Over at South View Farm, the planners wanted far more documentation than I have time to prepare, so we have enlisted the help of Councillor Ron Shirley from the South West Region who is an architect and well versed in such matters. He has applied for planning permission on our behalf, with a decision due by the end of January. With there being little reason why this should not be granted, the re-erection of the loft shall begin on the 1st February, with the first intake of birds at the beginning of March. We have already started the ground works in the disused outdoor arena at the farm, with the plan being for an L-shaped loft facing south and east. It is a good location, with fenlands all around and the nearest neighbour being half a mile away.
I am fully aware of the need for news updates regarding next year’s one loft race, and I am also conscious of the negativity the lack of information can create. It required a lot of organising to get the ball rolling, and I can assure you that we are working very hard with a tight window of opportunity to make the 2024 one loft race happen at Sleaford. The plan is to race from the north.
It was on the very same day that the planning application was submitted, that the race entry form was published, and I hope that all those who have supported the RPRA one loft race in the past will consider doing so again. It is not for personal gain; it is run by the RPRA for the Future of the Sport, and we are all aware how important that has become over recent years.

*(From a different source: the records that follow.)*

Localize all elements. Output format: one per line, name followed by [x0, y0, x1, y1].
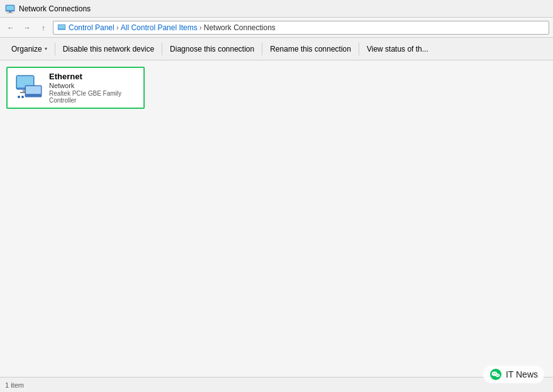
- watermark: IT News: [483, 366, 544, 383]
- svg-point-15: [21, 96, 24, 98]
- diagnose-button[interactable]: Diagnose this connection: [164, 40, 260, 59]
- view-status-button[interactable]: View status of th...: [360, 40, 435, 59]
- organize-label: Organize: [11, 45, 42, 53]
- content-area: Ethernet Network Realtek PCIe GBE Family…: [0, 60, 553, 377]
- ethernet-item[interactable]: Ethernet Network Realtek PCIe GBE Family…: [6, 67, 145, 109]
- network-name: Ethernet: [49, 72, 137, 81]
- path-sep-1: ›: [116, 23, 119, 32]
- disable-button[interactable]: Disable this network device: [57, 40, 160, 59]
- toolbar-sep-2: [162, 43, 162, 55]
- view-status-label: View status of th...: [367, 45, 428, 53]
- svg-rect-1: [6, 6, 14, 10]
- svg-rect-2: [9, 11, 11, 13]
- svg-rect-3: [7, 13, 13, 13]
- diagnose-label: Diagnose this connection: [170, 45, 254, 53]
- svg-rect-5: [59, 25, 65, 28]
- status-text: 1 item: [5, 381, 24, 389]
- svg-point-21: [496, 375, 497, 376]
- svg-point-14: [18, 96, 20, 98]
- back-button[interactable]: ←: [4, 21, 18, 35]
- network-info: Ethernet Network Realtek PCIe GBE Family…: [49, 72, 137, 104]
- toolbar-sep-4: [359, 43, 359, 55]
- path-segment-3: Network Connections: [204, 23, 276, 32]
- path-icon: [57, 23, 66, 32]
- toolbar: Organize ▾ Disable this network device D…: [0, 38, 553, 60]
- title-bar-text: Network Connections: [19, 4, 91, 13]
- ethernet-icon: [14, 73, 44, 103]
- path-segment-2[interactable]: All Control Panel Items: [121, 23, 198, 32]
- address-path: Control Panel › All Control Panel Items …: [53, 21, 549, 35]
- forward-button[interactable]: →: [20, 21, 34, 35]
- svg-point-20: [495, 374, 500, 378]
- organize-arrow: ▾: [45, 46, 47, 52]
- svg-point-19: [495, 373, 496, 374]
- toolbar-sep-3: [262, 43, 262, 55]
- svg-point-18: [493, 373, 494, 374]
- network-adapter: Realtek PCIe GBE Family Controller: [49, 90, 137, 104]
- address-bar: ← → ↑ Control Panel › All Control Panel …: [0, 18, 553, 38]
- rename-button[interactable]: Rename this connection: [264, 40, 357, 59]
- window-icon: [5, 4, 15, 14]
- wechat-icon: [489, 368, 502, 381]
- svg-point-22: [498, 375, 498, 376]
- network-status: Network: [49, 82, 137, 89]
- path-segment-1[interactable]: Control Panel: [69, 23, 115, 32]
- disable-label: Disable this network device: [63, 45, 154, 53]
- svg-rect-12: [26, 86, 41, 94]
- toolbar-sep-1: [55, 43, 55, 55]
- organize-button[interactable]: Organize ▾: [5, 40, 53, 59]
- watermark-text: IT News: [506, 369, 538, 379]
- status-bar: 1 item: [0, 377, 553, 392]
- up-button[interactable]: ↑: [36, 21, 50, 35]
- svg-rect-13: [25, 94, 42, 97]
- path-sep-2: ›: [199, 23, 202, 32]
- title-bar: Network Connections: [0, 0, 553, 18]
- rename-label: Rename this connection: [270, 45, 351, 53]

Since the conception of the one loft race, many schoolchildren have been given the same opportunities to care for racing pigeons that we had as children, which will have very positive effects for years to come. Even if there are only a few who take up racing pigeons themselves, they will go on into their working lives such as solicitors, council workers and neighbours, with the positive memories we can create. To this aim we need more schools to get involved, and prior to covid there was a growing interest in adding the sport to the school curriculum. Richard Chambers has worked very hard to achieve all this, and we will need your support to keep the momentum going towards that goal.
To enter the race, you can register your interest by applying online or sending in the form, and rest assured we will do all we can to provide you with a race for 2024 or you can have your money back.